*** Block opens ***
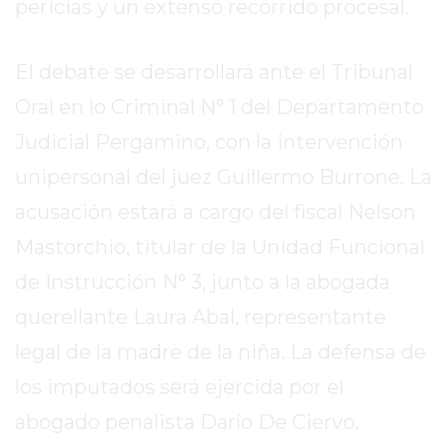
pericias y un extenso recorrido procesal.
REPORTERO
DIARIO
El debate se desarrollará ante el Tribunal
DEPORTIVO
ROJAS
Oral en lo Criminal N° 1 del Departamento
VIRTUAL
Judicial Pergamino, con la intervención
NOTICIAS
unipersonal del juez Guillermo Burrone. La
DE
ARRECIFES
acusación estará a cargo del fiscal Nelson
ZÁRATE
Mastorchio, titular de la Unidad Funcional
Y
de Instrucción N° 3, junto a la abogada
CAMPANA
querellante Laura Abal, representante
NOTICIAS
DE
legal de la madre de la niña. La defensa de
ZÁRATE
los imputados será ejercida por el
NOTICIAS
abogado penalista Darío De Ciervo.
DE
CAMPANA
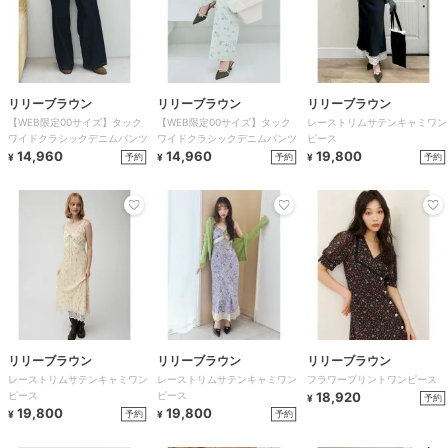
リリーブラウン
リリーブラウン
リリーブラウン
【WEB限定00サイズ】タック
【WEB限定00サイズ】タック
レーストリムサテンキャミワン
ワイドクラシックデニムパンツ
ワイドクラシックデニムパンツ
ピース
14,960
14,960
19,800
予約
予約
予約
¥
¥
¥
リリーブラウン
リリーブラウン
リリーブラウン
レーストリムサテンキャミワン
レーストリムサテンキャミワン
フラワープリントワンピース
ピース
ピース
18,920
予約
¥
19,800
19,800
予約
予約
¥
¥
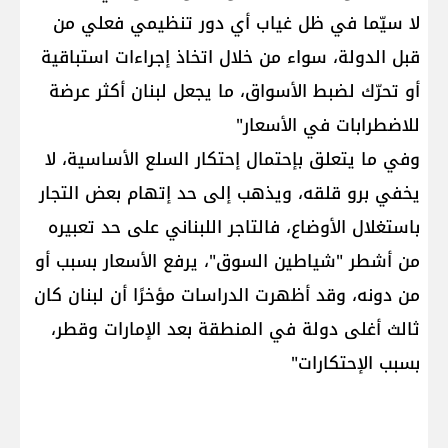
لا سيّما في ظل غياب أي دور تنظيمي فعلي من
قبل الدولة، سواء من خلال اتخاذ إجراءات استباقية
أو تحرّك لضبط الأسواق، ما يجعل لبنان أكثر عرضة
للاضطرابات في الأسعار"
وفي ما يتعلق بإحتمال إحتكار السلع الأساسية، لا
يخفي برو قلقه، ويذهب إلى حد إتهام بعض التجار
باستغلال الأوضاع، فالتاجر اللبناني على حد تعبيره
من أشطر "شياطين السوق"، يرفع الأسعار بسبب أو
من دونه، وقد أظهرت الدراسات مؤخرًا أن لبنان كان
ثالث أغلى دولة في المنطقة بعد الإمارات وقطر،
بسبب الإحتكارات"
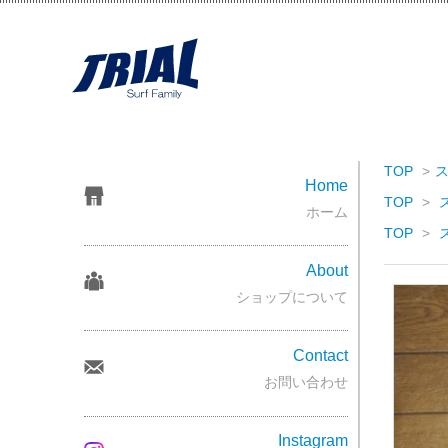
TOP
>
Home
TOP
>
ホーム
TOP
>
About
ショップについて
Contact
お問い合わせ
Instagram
*** Block closes ***
*** Block opens ***
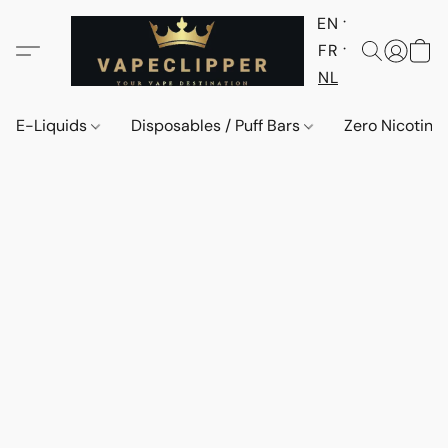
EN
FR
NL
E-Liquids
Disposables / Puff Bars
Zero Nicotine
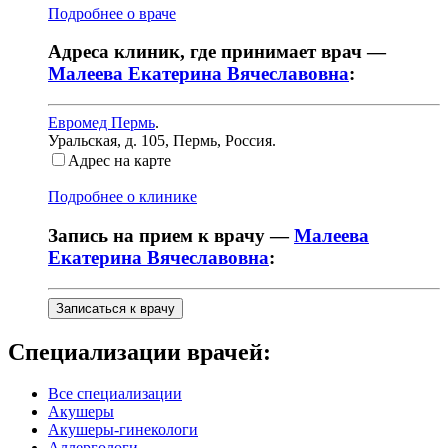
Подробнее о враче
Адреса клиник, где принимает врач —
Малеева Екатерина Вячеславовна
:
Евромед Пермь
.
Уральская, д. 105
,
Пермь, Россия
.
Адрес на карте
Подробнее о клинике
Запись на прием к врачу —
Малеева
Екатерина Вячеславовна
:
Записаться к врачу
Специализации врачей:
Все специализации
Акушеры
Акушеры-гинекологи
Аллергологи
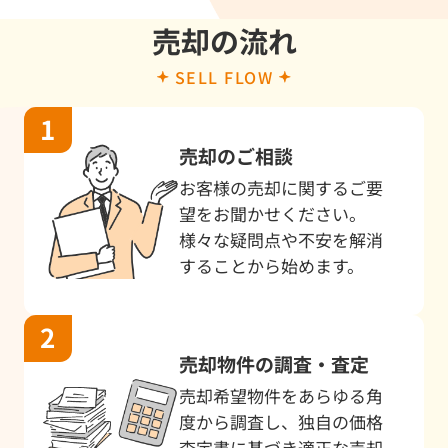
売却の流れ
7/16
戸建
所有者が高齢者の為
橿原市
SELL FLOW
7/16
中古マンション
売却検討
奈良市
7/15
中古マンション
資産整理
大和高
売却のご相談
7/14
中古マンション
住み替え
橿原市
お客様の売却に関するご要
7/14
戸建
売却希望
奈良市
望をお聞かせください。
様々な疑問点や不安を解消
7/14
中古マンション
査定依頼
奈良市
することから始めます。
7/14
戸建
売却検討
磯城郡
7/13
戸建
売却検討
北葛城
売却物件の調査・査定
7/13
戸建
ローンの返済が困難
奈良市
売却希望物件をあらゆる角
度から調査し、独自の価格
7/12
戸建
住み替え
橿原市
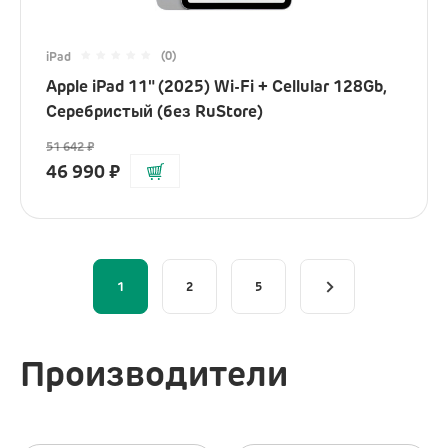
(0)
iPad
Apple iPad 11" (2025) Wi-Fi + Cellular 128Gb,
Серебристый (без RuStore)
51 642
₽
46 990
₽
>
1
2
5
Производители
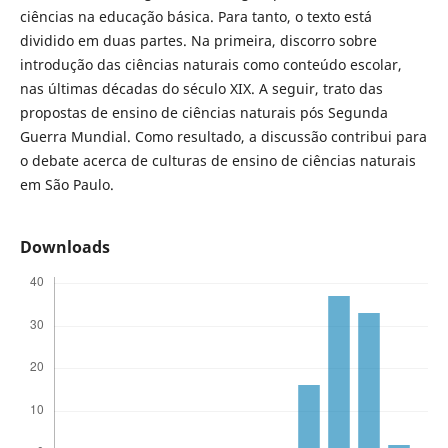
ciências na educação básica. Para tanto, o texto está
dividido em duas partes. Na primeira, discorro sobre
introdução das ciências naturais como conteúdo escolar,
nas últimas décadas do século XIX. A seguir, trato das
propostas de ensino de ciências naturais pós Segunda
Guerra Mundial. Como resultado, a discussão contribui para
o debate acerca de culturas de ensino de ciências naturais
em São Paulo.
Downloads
*** Block closes ***
• ACTION ITEM: Take each line in the listing that has the word "debate" and copy it.

• EXERCISE OUTPUT:
El debate se desarrollará ante el Tribunal
o debate acerca de culturas de ensino de ciências naturais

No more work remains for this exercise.